## WHAT TO PRODUCE
Once the pictures are set aside, transcribe the remaining data exactly.
(Beginning of LISTED RECORDS)
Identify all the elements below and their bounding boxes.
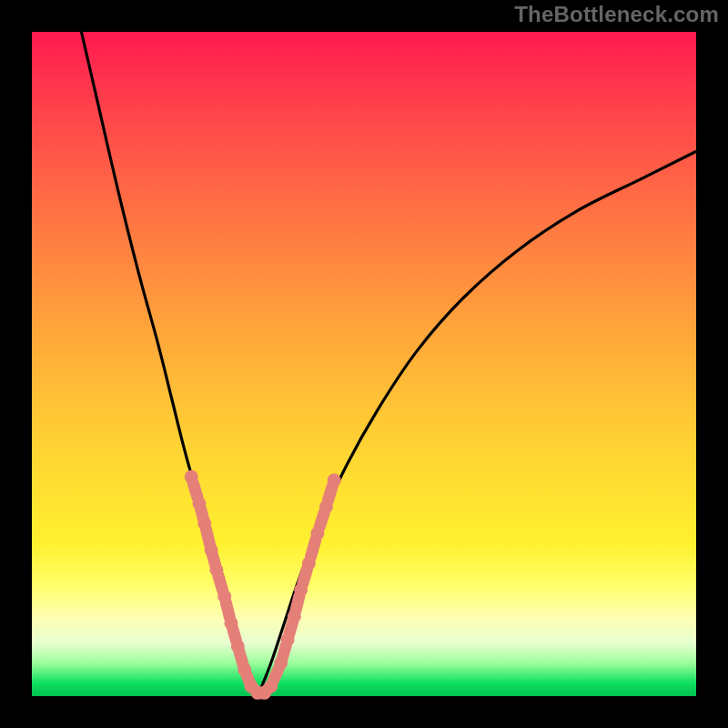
marker-dash bbox=[239, 652, 243, 664]
curve-right-branch bbox=[258, 151, 696, 696]
marker-dash bbox=[218, 576, 223, 591]
marker-dash bbox=[273, 668, 278, 681]
marker-dot bbox=[328, 473, 341, 487]
bottleneck-curve bbox=[78, 18, 696, 696]
marker-dot bbox=[209, 563, 223, 577]
marker-dash bbox=[303, 570, 308, 584]
marker-dash bbox=[296, 596, 299, 611]
marker-dot bbox=[288, 610, 301, 623]
marker-dash bbox=[193, 483, 197, 498]
marker-dash bbox=[233, 628, 237, 641]
marker-dot bbox=[302, 557, 316, 571]
marker-dot bbox=[231, 640, 245, 653]
marker-dot bbox=[294, 583, 308, 597]
marker-dash bbox=[226, 602, 229, 617]
marker-dot bbox=[238, 662, 251, 676]
marker-dash bbox=[282, 645, 286, 658]
marker-dot bbox=[197, 517, 211, 531]
attribution-watermark: TheBottleneck.com bbox=[514, 2, 719, 27]
marker-dash bbox=[206, 530, 209, 544]
marker-dot bbox=[185, 470, 198, 484]
marker-points bbox=[185, 470, 341, 700]
chart-frame: TheBottleneck.com bbox=[0, 0, 728, 728]
marker-dot bbox=[310, 527, 324, 541]
marker-dash bbox=[289, 622, 293, 634]
marker-dot bbox=[264, 680, 278, 693]
marker-dot bbox=[274, 656, 288, 670]
chart-overlay bbox=[0, 0, 728, 728]
marker-dash bbox=[328, 486, 332, 500]
marker-dash bbox=[319, 513, 324, 528]
marker-dot bbox=[281, 632, 295, 646]
marker-dot bbox=[192, 497, 206, 511]
marker-dot bbox=[205, 543, 218, 557]
marker-dot bbox=[217, 590, 231, 603]
marker-dot bbox=[319, 500, 333, 513]
marker-dash bbox=[311, 541, 316, 557]
marker-dot bbox=[225, 616, 238, 630]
(End of LISTED RECORDS)
## RESPONSE TO THIS TASK
Identify all the elements below and their bounding boxes.
marker-dash bbox=[239, 652, 243, 664]
curve-right-branch bbox=[258, 151, 696, 696]
marker-dash bbox=[218, 576, 223, 591]
marker-dash bbox=[273, 668, 278, 681]
marker-dot bbox=[328, 473, 341, 487]
bottleneck-curve bbox=[78, 18, 696, 696]
marker-dot bbox=[209, 563, 223, 577]
marker-dash bbox=[303, 570, 308, 584]
marker-dash bbox=[296, 596, 299, 611]
marker-dot bbox=[288, 610, 301, 623]
marker-dash bbox=[193, 483, 197, 498]
marker-dash bbox=[233, 628, 237, 641]
marker-dot bbox=[302, 557, 316, 571]
marker-dot bbox=[231, 640, 245, 653]
marker-dot bbox=[294, 583, 308, 597]
marker-dash bbox=[226, 602, 229, 617]
marker-dot bbox=[238, 662, 251, 676]
marker-dash bbox=[282, 645, 286, 658]
marker-dot bbox=[197, 517, 211, 531]
attribution-watermark: TheBottleneck.com bbox=[514, 2, 719, 27]
marker-dash bbox=[206, 530, 209, 544]
marker-dot bbox=[185, 470, 198, 484]
marker-points bbox=[185, 470, 341, 700]
chart-frame: TheBottleneck.com bbox=[0, 0, 728, 728]
marker-dot bbox=[310, 527, 324, 541]
marker-dash bbox=[289, 622, 293, 634]
marker-dot bbox=[264, 680, 278, 693]
marker-dot bbox=[274, 656, 288, 670]
chart-overlay bbox=[0, 0, 728, 728]
marker-dash bbox=[328, 486, 332, 500]
marker-dash bbox=[319, 513, 324, 528]
marker-dot bbox=[281, 632, 295, 646]
marker-dot bbox=[192, 497, 206, 511]
marker-dot bbox=[205, 543, 218, 557]
marker-dot bbox=[217, 590, 231, 603]
marker-dot bbox=[319, 500, 333, 513]
marker-dash bbox=[311, 541, 316, 557]
marker-dot bbox=[225, 616, 238, 630]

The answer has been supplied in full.